Just to say that I agree with @PhillipTommerholt & @karinbredenberg, we now need to resist the temptation to renumber requirements. Permanent IDs (and by extension URLs) for requirements is more important than sequentially numbered requirements. Once anything new arose we were always going to loose neat numbering.

koit commented 5 years ago

Sorry, I didn't know it was too late. My assumptions were:

There will always be unpredictable additions, so we should come up with a long-term solution. We are wrestling with the classic problem of semantically loaded (or natural) IDs, which can be solved with surrogate (or synthetic) IDs, or with something in between. The semantic load in our case is the logical order of the rules.

I see three solutions:

  1. Natural IDs: Numbers have logical order, new requirements are inserted in the proper place, so the numbering will differ between versions;
  2. Semi-natural IDs: Numbers are grouped to chapters (e.g. CSIP1.1, CSIP1.2, CSIP1.3, CSIP2.1), new requirements are added to the end of the appropriate chapter. An ID once assigned stays the same permanently (unless the chapters are restructured);
  3. Surrogate IDs: IDs are completely meaningless. All IDs are permanent. A possible format is CSIP-xx, where x is [A-Z0-9] (e.g. CSIP-N2, CSIP-05, CSIP-AA, CSIP-Z9). Keeping it case-insensitive would give us a pool of 36^2 = 1296 IDs.
karinbredenberg commented 5 years ago

Its a decision made by the DILCIS Board. We've had decisions and will look up the result and post it here.

(The ID's are xml:ID's which also gives restrictions in the naming of them.)

PhillipTommerholt commented 5 years ago

Nice sum up from the discussion we had in A3 last time, Koit 👍

carlwilson commented 5 years ago

Discussed both points with @karinbredenberg.
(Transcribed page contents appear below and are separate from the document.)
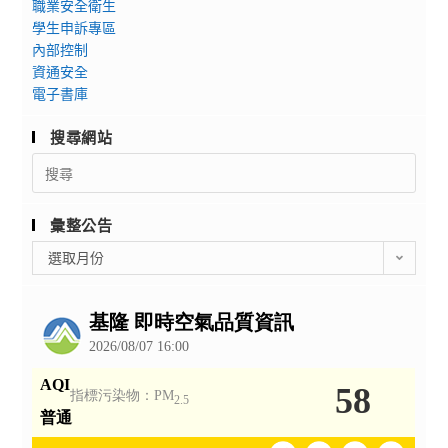
職業安全衛生
學生申訴專區
內部控制
資通安全
電子書庫
搜尋網站
Search
for:
彙整公告
彙
選取月份
整
公
告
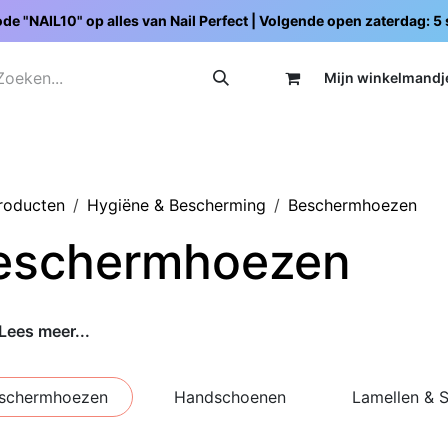
de "NAIL10" op alles van Nail Perfect | Volgende open zaterdag: 
Mijn wi
nkelmandj
Promoties
Opleidingen
Schoolpakketten
C
producten
Hygiëne & Bescherming
Beschermhoezen
eschermhoezen
Lees meer...
schermhoezen
Handschoenen
Lamellen & 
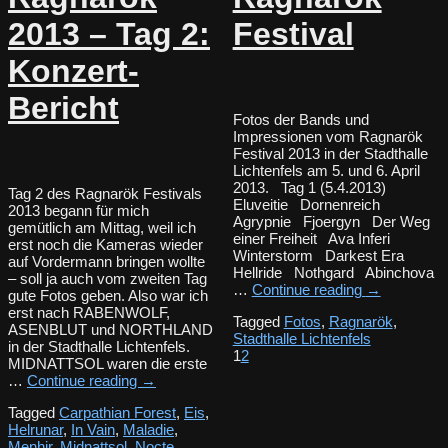
2013 – Tag 2:
Festival
Konzert-
Bericht
Fotos der Bands und
Impressionen vom Ragnarök
Festival 2013 in der Stadthalle
Lichtenfels am 5. und 6. April
2013. Tag 1 (5.4.2013)
Tag 2 des Ragnarök Festivals
Eluveitie Dornenreich
2013 begann für mich
Agrypnie Fjoergyn Der Weg
gemütlich am Mittag, weil ich
einer Freiheit Ava Inferi
erst noch die Kameras wieder
Winterstorm Darkest Era
auf Vordermann bringen wollte
Hellride Nothgard Abinchova
– soll ja auch vom zweiten Tag
…
Continue reading
→
gute Fotos geben. Also war ich
erst nach RABENWOLF,
Tagged
Fotos
,
Ragnarök
,
ASENBLUT und NORTHLAND
Stadthalle Lichtenfels
in der Stadthalle Lichtenfels.
1
2
MIDNATTSOL waren die erste
…
Continue reading
→
Tagged
Carpathian Forest
,
Eis
,
Helrunar
,
In Vain
,
Maladie
,
Menhir
,
Midnattsol
,
Nocte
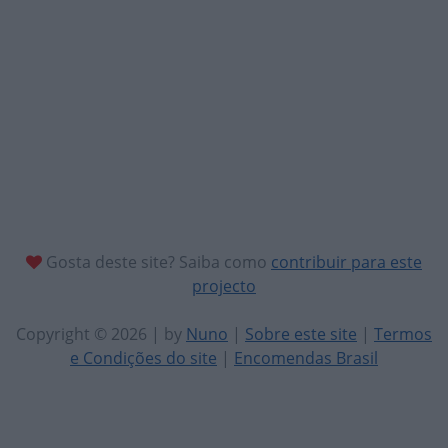
Gosta deste site? Saiba como
contribuir para este
projecto
Copyright © 2026 | by
Nuno
|
Sobre este site
|
Termos
e Condições do site
|
Encomendas Brasil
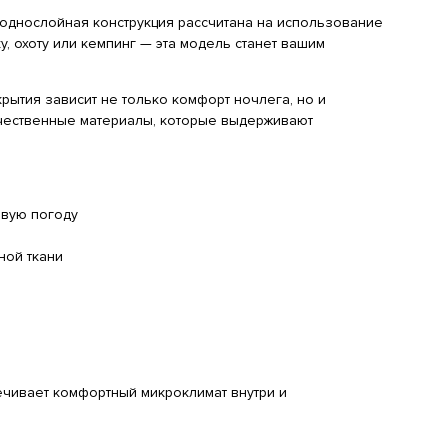
однослойная конструкция рассчитана на использование
, охоту или кемпинг — эта модель станет вашим
рытия зависит не только комфорт ночлега, но и
качественные материалы, которые выдерживают
ивую погоду
ной ткани
ечивает комфортный микроклимат внутри и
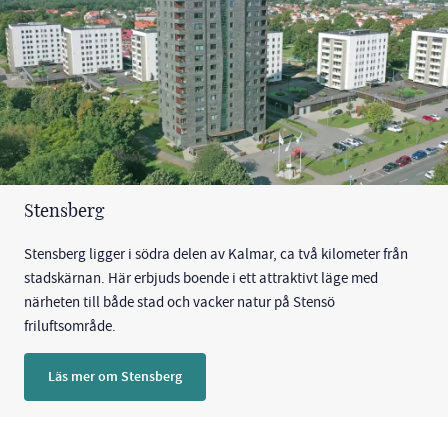
Stensberg
Stensberg ligger i södra delen av Kalmar, ca två kilometer från
stadskärnan. Här erbjuds boende i ett attraktivt läge med
närheten till både stad och vacker natur på Stensö
friluftsområde.
Läs mer om Stensberg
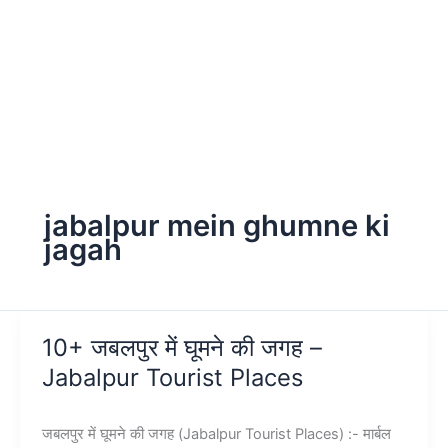
jabalpur mein ghumne ki
jagah
10+ जबलपुर में घूमने की जगह –
Jabalpur Tourist Places
जबलपुर में घूमने की जगह (Jabalpur Tourist Places) :- मार्बल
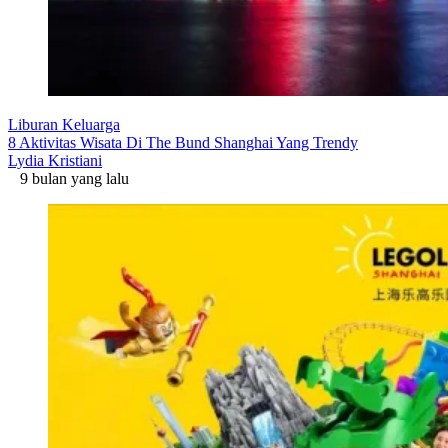
Liburan Keluarga
8 Aktivitas Wisata Di The Bund Shanghai Yang Trendy
Lydia Kristiani
9 bulan yang lalu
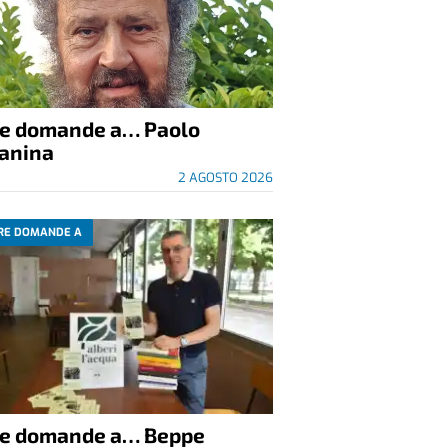
re domande a… Paolo
anina
2 AGOSTO 2026
RE DOMANDE A
re domande a… Beppe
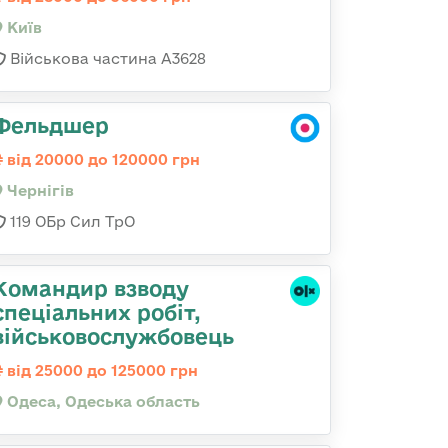
Київ
Військова частина А3628
Фельдшер
від 20000 до 120000 грн
Чернігів
119 ОБр Сил ТрО
Командир взводу
спеціальних робіт,
військовослужбовець
від 25000 до 125000 грн
Одеса, Одеська область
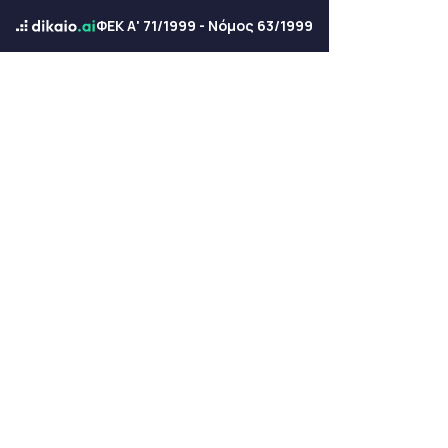
ΦΕΚ Α' 71/1999 - Νόμος 63/1999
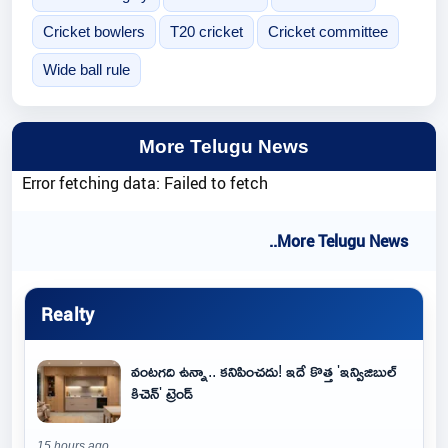
Cricket bowlers
T20 cricket
Cricket committee
Wide ball rule
More Telugu News
Error fetching data: Failed to fetch
..More Telugu News
Realty
వంటగది ఉన్నా.. కనిపించదు! ఇదే కొత్త 'ఇన్విజిబుల్
కిచెన్' ట్రెండ్
15 hours ago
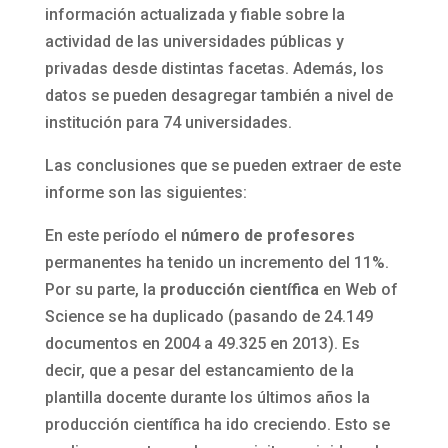
información actualizada y fiable sobre la
actividad de las universidades públicas y
privadas desde distintas facetas. Además, los
datos se pueden desagregar también a nivel de
institución para 74 universidades.
Las conclusiones que se pueden extraer de este
informe son las siguientes:
En este período el
número de profesores
permanentes ha tenido un incremento del 11%.
Por su parte, la
producción científica
en Web of
Science se ha duplicado (pasando de 24.149
documentos en 2004 a 49.325 en 2013). Es
decir, que a pesar del estancamiento de la
plantilla docente durante los últimos años la
producción científica ha ido creciendo. Esto se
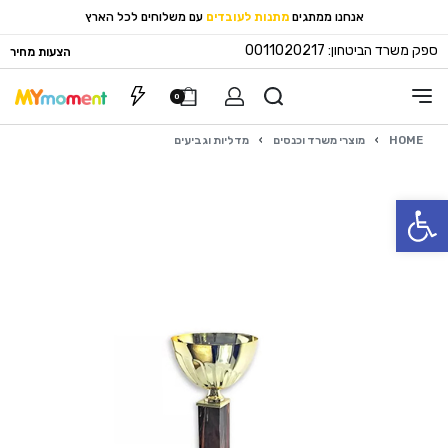
אנחנו ממתגים
מתנות לעובדים
עם משלוחים לכל הארץ
ספק משרד הביטחון: 0011020217
הצעות מחיר
0
HOME
›
מוצרי משרד וכנסים
›
מדליות וגביעים
פתח סרגל נגישות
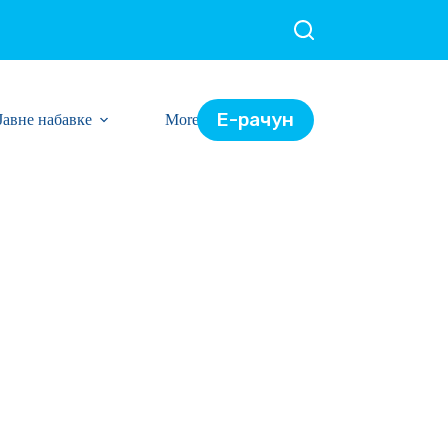
Е-рачун
Јавне набавке
More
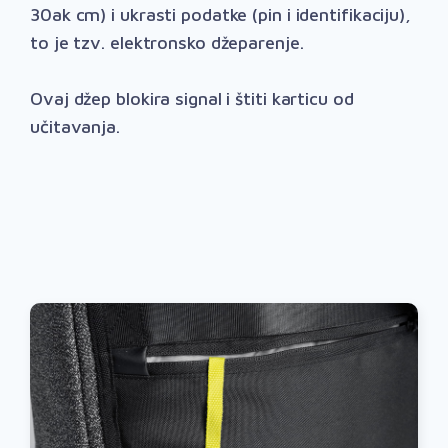
30ak cm) i ukrasti podatke (pin i identifikaciju),
to je tzv. elektronsko džeparenje.
Ovaj džep blokira signal i štiti karticu od
učitavanja.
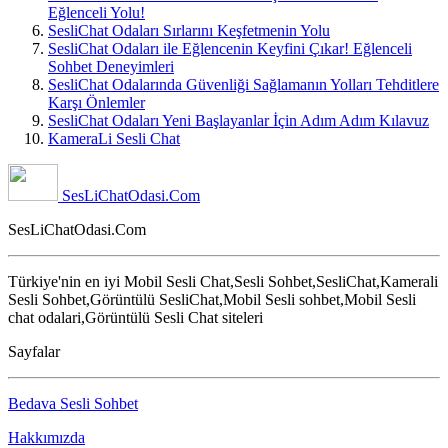
Eğlenceli Yolu!
SesliChat Odaları Sırlarını Keşfetmenin Yolu
SesliChat Odaları ile Eğlencenin Keyfini Çıkar! Eğlenceli
Sohbet Deneyimleri
SesliChat Odalarında Güvenliği Sağlamanın Yolları Tehditlere
Karşı Önlemler
SesliChat Odaları Yeni Başlayanlar İçin Adım Adım Kılavuz
KameraLi Sesli Chat
SesLiChatOdasi.Com
SesLiChatOdasi.Com
Türkiye'nin en iyi Mobil Sesli Chat,Sesli Sohbet,SesliChat,Kamerali
Sesli Sohbet,Görüntülü SesliChat,Mobil Sesli sohbet,Mobil Sesli
chat odalari,Görüntülü Sesli Chat siteleri
Sayfalar
Bedava Sesli Sohbet
Hakkımızda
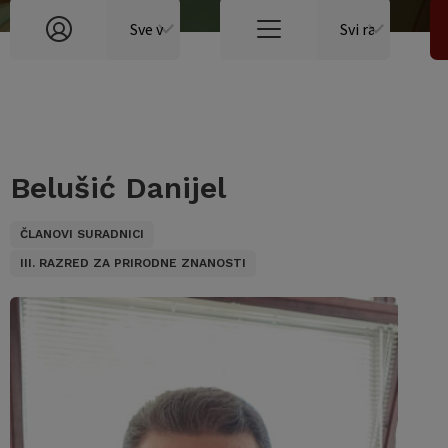
Belušić Danijel
ČLANOVI SURADNICI
III. RAZRED ZA PRIRODNE ZNANOSTI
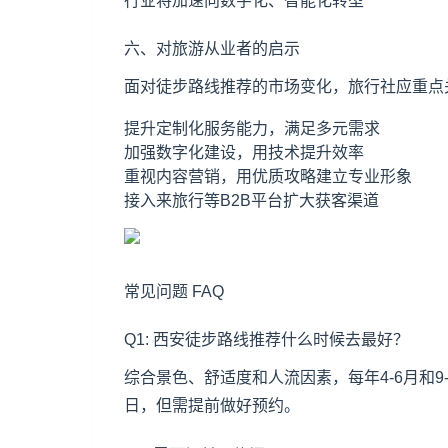
行业将加速向数字化、智能化转型
六、对旅游从业者的启示
面对徒步路线推荐的市场变化，旅行社应重点
提升定制化服务能力，满足多元需求
加强数字化建设，用技术提升效率
重视内容营销，用优质攻略建立专业形象
接入来旅行等B2B平台扩大获客渠道
常见问题 FAQ
Q1: 西安徒步路线推荐什么时候去最好？
综合景色、舒适度和人流因素，每年4-6月和
日，但需提前做好预约。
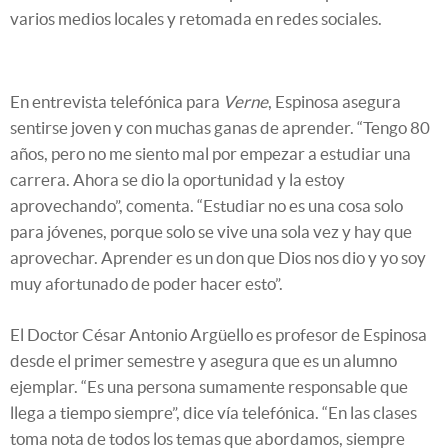
varios medios locales y retomada en redes sociales.
En entrevista telefónica para
Verne
, Espinosa asegura
sentirse joven y con muchas ganas de aprender. “Tengo 80
años, pero no me siento mal por empezar a estudiar una
carrera. Ahora se dio la oportunidad y la estoy
aprovechando”, comenta. “Estudiar no es una cosa solo
para jóvenes, porque solo se vive una sola vez y hay que
aprovechar. Aprender es un don que Dios nos dio y yo soy
muy afortunado de poder hacer esto”.
El Doctor César Antonio Argüello es profesor de Espinosa
desde el primer semestre y asegura que es un alumno
ejemplar. “Es una persona sumamente responsable que
llega a tiempo siempre”, dice vía telefónica. “En las clases
toma nota de todos los temas que abordamos, siempre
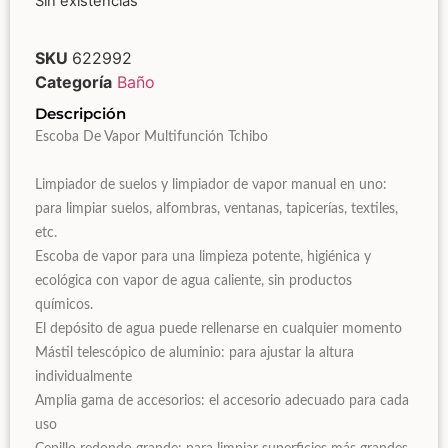
Sin existencias
SKU
622992
Categoría
Baño
Descripción
Escoba De Vapor Multifunción Tchibo
Limpiador de suelos y limpiador de vapor manual en uno:
para limpiar suelos, alfombras, ventanas, tapicerías, textiles,
etc.
Escoba de vapor para una limpieza potente, higiénica y
ecológica con vapor de agua caliente, sin productos
químicos.
El depósito de agua puede rellenarse en cualquier momento
Mástil telescópico de aluminio: para ajustar la altura
individualmente
Amplia gama de accesorios: el accesorio adecuado para cada
uso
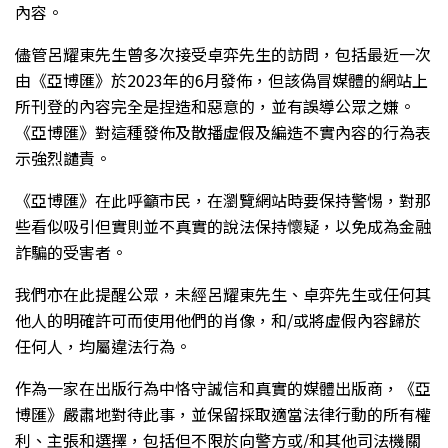
內容。
儘管呂耀東先生曾多次接受卓弈先生的訪問，包括最近一次
由《亞博匯》於2023年的6月發佈，但該偽冒媒體的網站上
所刊登的內容完全是捏造和惡意的，並有誤導公眾之嫌。
《亞博匯》對這種發佈及散播虛假及編造不實內容的行為表
示強烈譴責。
《亞博匯》在此呼籲市民，在瀏覽網站時要保持警惕，對那
些看似吸引但實則並不真實的說法保持懷疑，以免成為金融
詐騙的受害者。
我們亦在此提醒公眾，未經呂耀東先生、卓弈先生或任何其
他人的明確許可而使用他們的肖像，和/或將虛假內容歸於
任何人，均屬違法行為。
作為一家在出版行為中恪守誠信和真實的媒體出版商，《亞
博匯》嚴肅地對待此事，並保留採取適當法律行動的所有權
利、主張和選擇，包括但不限於向警方或/和其他司法機關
Regarding additional requirements. We're in danger of writing our own version of W3C XML requirements here. Would a better solution (or compromise depending on your POV) be to make explicit recommendations with references to authoritative documentation to address this issue?

Regarding requirement numbering: Under consideration, can see the strengths of keeping related requirements together. Time is against us here but that's got to be balanced with the reality that this is our only chance to make such a change. :+1: from me for changing but will depend on pragmatic reality.

carlwilson commented 5 years ago

Do take into account the presence of CSIPExtensionMETS which isn't mandatory but IS required for a valid IP.

carlwilson commented 5 years ago

Am now wondering if been explicit in text regarding XML schema validation been part of any validation process. This would at least imply inclusion of the minimal schema set required for a "schema valid" XML document. This wouldn't require a new requirement necessarily but some better explanatory text that highlights use of the main schema and vocab documents.

carlwilson commented 4 years ago

Section 5.3.1 is pretty explicit about namespacing and schema validation will take care of other parts. I'm not against adding specific requirements but only if they can be tested via schema/schematron. I'd suggest we bump this forward but with a specific aim of developing automated tests. If we can then we add the requirements, which won't break backward compatibility as the requirement currently exists, it's just not explicitly stated/enforced. A test may not be as easy to come up with as it appears: https://stackoverflow.com/questions/35467330/xpath-in-schematron-how-to-determine-if-an-xmlns-attribute-is-present-on-a-node

carlwilson commented 3 years ago

This needs moving to the validator issue list as it's now about testing rather than the specification.